Go through the data below and copy each line that includes "mask".

======

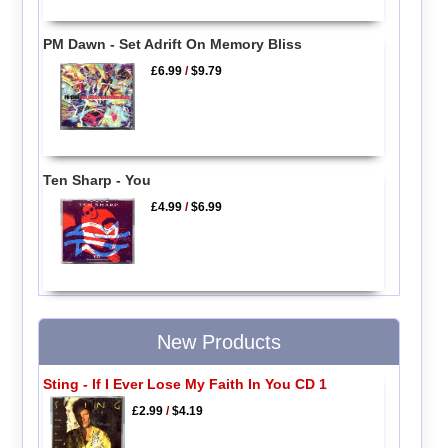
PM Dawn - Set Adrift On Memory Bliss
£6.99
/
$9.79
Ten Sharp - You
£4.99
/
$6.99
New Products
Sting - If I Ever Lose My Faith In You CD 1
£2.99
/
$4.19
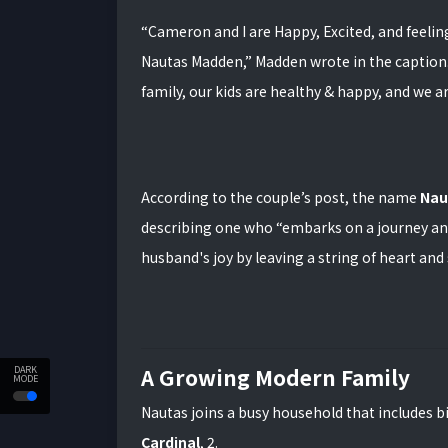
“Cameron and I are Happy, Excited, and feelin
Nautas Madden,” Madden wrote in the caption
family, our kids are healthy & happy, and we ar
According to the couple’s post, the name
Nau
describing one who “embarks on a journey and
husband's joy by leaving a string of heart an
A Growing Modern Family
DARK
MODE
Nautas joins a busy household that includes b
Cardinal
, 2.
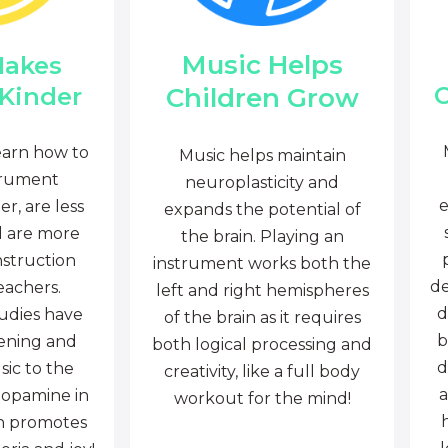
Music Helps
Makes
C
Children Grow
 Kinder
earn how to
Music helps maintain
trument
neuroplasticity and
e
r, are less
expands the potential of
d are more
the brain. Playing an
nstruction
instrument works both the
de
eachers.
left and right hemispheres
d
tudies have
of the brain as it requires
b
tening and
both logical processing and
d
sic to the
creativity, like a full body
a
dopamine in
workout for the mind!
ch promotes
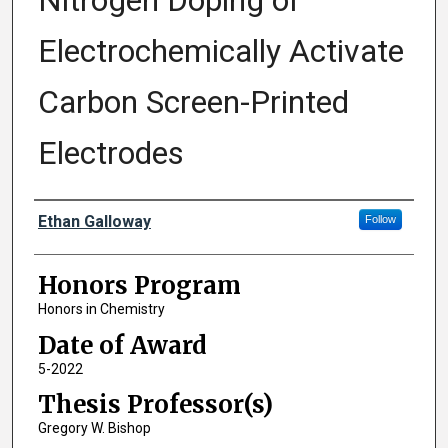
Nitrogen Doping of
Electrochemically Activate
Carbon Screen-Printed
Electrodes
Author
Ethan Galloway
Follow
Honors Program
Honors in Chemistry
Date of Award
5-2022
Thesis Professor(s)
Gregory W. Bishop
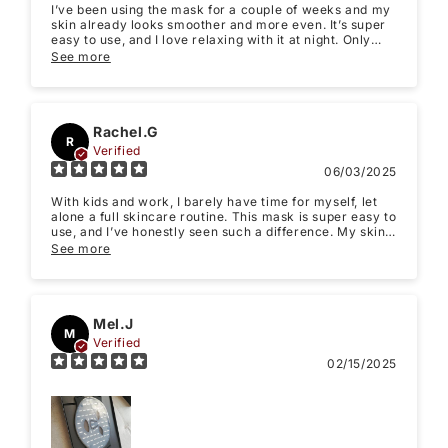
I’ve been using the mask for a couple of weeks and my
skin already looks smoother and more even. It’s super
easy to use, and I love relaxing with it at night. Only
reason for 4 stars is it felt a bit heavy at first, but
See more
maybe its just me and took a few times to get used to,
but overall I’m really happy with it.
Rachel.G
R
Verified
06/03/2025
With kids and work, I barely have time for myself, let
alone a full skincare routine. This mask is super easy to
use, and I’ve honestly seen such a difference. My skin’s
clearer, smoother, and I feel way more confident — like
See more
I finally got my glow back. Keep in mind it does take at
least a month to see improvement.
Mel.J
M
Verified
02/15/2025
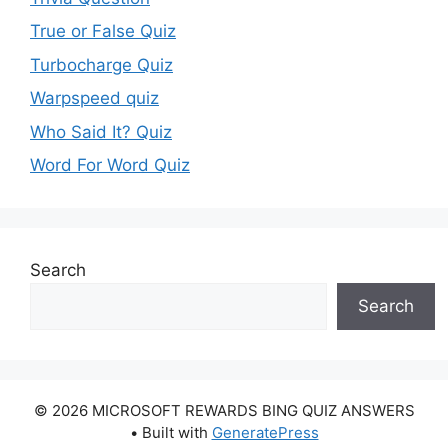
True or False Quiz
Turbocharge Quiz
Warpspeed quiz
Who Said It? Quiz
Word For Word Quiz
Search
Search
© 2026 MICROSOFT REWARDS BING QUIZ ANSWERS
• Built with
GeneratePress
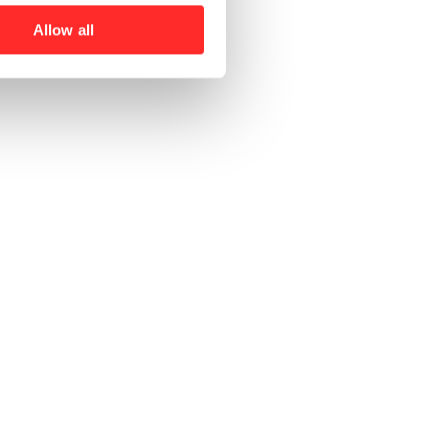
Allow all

======

▸ **Problem solution**:
I’ve been using the mask for a couple of weeks and my
alone a full skincare routine. This mask is super easy to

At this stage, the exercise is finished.